Un de ses rapports nous renseigne.

« Ce gouverneur, écrit là Benevent dans un rapport au gouverneur général, a commis des abus graves, mais nous ne devons pas oublier que le plus grand grief contre lui, c’est d’être notre auxiliaire. Les gens ne lui pardonnent pas qu’il nous ait conduits autrefois dans leurs repaires les plus reculés ».

Une anodine lettre de blâme fut adressée à Ramalama ; et ce fut tout en ce qui le concernait : il demeura gouverneur indigène et put, à son aise, sévir contre les plaignants qui lui étaient connus.

Par contre, comme l’agitation contre lui ne cessait pas, que les indigènes tenaient des kabarys, on renforça les postes de milice de la région. Cinquante-six miliciens de plus, répartis entre les postes de Fort-Carnot et Ankarimbelo, garantirent à Ramalama l’exercice de son autorité.

Comme on conçoit que les indigènes, ce que leur reprochait M. Lepreux, n’aient pas eu assez de confiance dans l’autorité, pour se plaindre !

Cette énumération de faits criminels un peu fastidieuse et pénible, décevante pour les Français qui croient à notre colonisation civilisatrice, preuve combien, dans le sud-est de Madagascar, jusqu’en 1905, la conception de l’autorité administrative, quant à ses rapports avec les indigènes, fut scandaleuse. Dans la province de Farafangana, les occupants agirent comme, avant eux, avaient agi les dominateurs howas. Au changement de maîtres, l’indigène ne gagna rien. Les exigences des européens, justes ou non, leurs règlements, s’imposaient uniquement par la force arbitrairement employée.

La révolte n’eut pas d’autre cause que les excès de l’administration.

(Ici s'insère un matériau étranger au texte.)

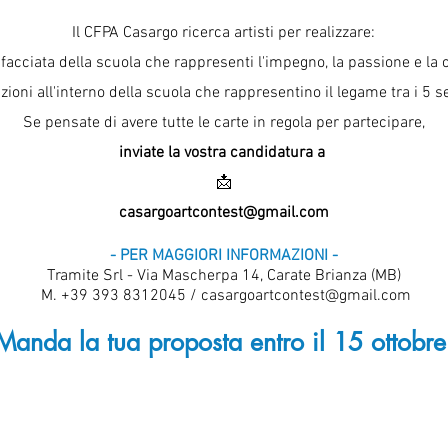
Il
CFPA Casargo
ricerca artisti per realizzare:
 facciata della scuola che rappresenti
l'impegno
,
la passione
e
la 
ioni all'interno della scuola che rappresentino il legame tra i 5 s
Se pensate di avere tutte le carte in regola per partecipare,
inviate la vostra candidatura a
📩
casargoartcontest@gmail.com
- PER MAGGIORI INFORMAZIONI -
Tramite Srl
- Via Mascherpa 14, Carate Brianza (MB)
M. +39 393 8312045 / casargoartcontest@gmail.com
Manda la tua proposta entro il 15 ottobre
Casargo, L
ocalità Piazzo 23831 Casargo (LC) | P.IVA e C.F. 0320
Privacy Policy
-
Cookies Policy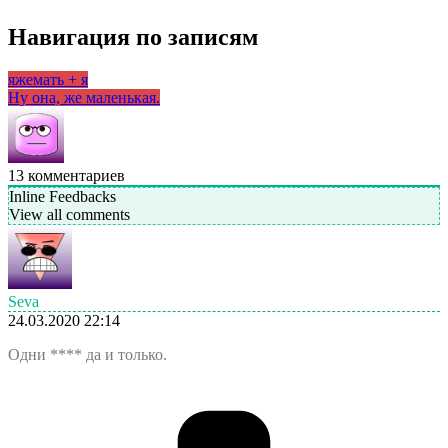
Навигация по записям
яжемать + я
Ну она, же маленькая.
13
комментариев
Inline Feedbacks
View all comments
Seva
24.03.2020 22:14
Одни **** да и только.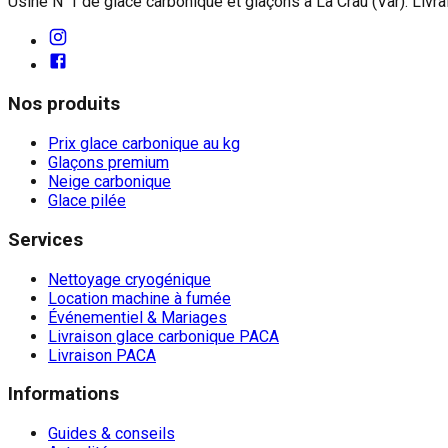
Usine N°1 de glace carbonique et glaçons à La Crau (Var). Livr
Nos produits
Prix glace carbonique au kg
Glaçons premium
Neige carbonique
Glace pilée
Services
Nettoyage cryogénique
Location machine à fumée
Événementiel & Mariages
Livraison glace carbonique PACA
Livraison PACA
Informations
Guides & conseils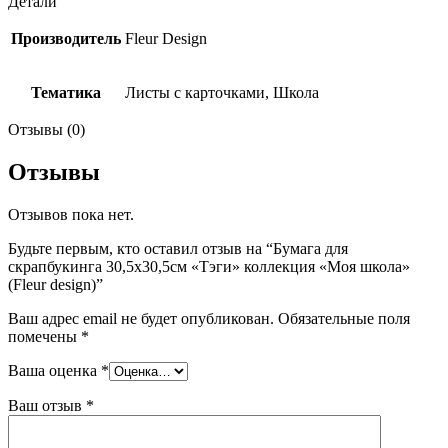
Детали
Производитель
Fleur Design
Тематика
Листы с карточками, Школа
Отзывы (0)
Отзывы
Отзывов пока нет.
Будьте первым, кто оставил отзыв на “Бумага для
скрапбукинга 30,5х30,5см «Тэги» коллекция «Моя школа»
(Fleur design)”
Ваш адрес email не будет опубликован.
Обязательные поля
помечены
*
Ваша оценка
*
Ваш отзыв
*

Évidemment, les indigènes abhorraient l’autorité française, et comment auraient-ils pu ne pas l’abhorrer tandis qu’ils souffraient de sa brutalité ?

Mais la haine de l’indigène n’est pas à attribuer uniquement, comme le voulait la théorie administrative, à une haine de race : sa source était dans les agissements d’une autorité despotique.